In about forty minutes, I made some easy, healthy black bean burgers with ingredients from my pantry. Warning: eating these burgers require both hands and a fistful of napkins.
Tex-Mex Black Bean Burgers
- 2 15 oz cans black beans, rinsed and drained
- Half of one medium onion, or a single small onion, diced (red, white, yellow, even 2-3 shallots are fine)

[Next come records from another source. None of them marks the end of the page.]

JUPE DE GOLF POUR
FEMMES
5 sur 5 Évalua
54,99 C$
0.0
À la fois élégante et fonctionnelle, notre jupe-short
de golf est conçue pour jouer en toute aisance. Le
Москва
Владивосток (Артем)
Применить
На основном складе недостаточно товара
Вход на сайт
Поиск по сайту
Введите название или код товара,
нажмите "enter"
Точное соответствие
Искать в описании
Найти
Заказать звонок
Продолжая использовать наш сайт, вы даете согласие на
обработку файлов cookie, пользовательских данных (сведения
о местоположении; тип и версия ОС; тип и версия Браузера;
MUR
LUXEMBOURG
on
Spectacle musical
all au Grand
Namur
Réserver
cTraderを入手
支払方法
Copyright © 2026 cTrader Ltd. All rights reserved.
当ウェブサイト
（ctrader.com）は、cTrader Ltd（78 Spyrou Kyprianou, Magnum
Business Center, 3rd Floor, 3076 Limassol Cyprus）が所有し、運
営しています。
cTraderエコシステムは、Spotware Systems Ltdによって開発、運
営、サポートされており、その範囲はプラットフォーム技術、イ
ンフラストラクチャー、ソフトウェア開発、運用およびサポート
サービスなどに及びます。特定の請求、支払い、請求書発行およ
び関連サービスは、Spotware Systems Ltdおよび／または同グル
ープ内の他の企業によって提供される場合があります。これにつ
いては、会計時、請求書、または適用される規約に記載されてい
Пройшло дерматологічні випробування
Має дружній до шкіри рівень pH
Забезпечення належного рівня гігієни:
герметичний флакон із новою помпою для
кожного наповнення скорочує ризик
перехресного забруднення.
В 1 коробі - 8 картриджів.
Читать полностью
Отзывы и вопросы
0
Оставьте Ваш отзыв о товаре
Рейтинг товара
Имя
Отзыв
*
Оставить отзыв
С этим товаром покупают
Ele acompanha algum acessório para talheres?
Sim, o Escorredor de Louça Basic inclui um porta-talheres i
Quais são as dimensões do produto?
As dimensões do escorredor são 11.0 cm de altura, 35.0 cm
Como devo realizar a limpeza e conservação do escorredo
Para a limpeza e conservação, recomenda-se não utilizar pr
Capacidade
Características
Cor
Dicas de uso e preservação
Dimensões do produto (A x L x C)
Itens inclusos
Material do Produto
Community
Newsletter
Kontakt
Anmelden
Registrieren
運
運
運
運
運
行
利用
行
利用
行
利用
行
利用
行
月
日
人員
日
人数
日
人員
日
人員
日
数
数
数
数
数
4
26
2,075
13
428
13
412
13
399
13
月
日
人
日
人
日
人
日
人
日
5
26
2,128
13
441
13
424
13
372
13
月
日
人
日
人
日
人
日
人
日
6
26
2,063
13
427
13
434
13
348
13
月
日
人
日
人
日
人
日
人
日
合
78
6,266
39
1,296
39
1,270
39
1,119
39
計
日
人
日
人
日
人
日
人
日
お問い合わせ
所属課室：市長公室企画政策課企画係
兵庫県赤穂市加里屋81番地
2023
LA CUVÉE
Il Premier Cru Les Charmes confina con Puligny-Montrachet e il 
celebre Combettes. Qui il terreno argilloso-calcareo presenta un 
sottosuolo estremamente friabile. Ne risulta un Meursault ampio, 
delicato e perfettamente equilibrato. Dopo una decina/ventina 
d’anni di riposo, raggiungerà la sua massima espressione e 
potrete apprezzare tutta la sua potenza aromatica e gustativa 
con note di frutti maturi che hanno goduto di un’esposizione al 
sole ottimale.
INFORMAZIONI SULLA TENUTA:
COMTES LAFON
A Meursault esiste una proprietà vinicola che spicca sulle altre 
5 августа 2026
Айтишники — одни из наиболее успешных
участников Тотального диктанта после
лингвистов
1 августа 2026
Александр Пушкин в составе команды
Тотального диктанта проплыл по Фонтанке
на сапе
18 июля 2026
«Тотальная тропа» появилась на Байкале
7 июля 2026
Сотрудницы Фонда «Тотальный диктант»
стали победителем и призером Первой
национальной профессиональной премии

- 2 cloves garlic, minced or pressed
- 1 tsp, plus 3 Tbsp. extra virgin olive oil or canola oil, divided
- 1 tsp chili powder
- 2 or more Tbsp. taco seasoning (I prefer Penzeys Spices’ Bold Taco Seasoning. You can substitute any taco seasoning you find at the grocery store in the spice aisle)
- Salt, to taste
- 1 tsp chopped cilantro leaves (or not, if you prefer)
- 1 egg, lightly beaten
- 2 Tbsp. whole wheat flour
In a large bowl, mash the black beans using a potato masher. In a skillet on medium heat, heat 1 tsp of the oil and when hot, add the onion (or shallot) and saute until translucent, about 6-8 minutes. Add the garlic and stir for 1 minute, until fragrant. Remove from the heat. Add the onion/garlic mixture to the beans. Add the chili powder, taco seasoning and cilantro to the beans. Mix well and taste for salt and seasonings, adjusting to your preference. Don’t worry if the mixture is a bit dry at this point. When satisfied, add the flour and the beaten egg and mix well. With your hands, score the mixture into 6 portions and form 6 patties.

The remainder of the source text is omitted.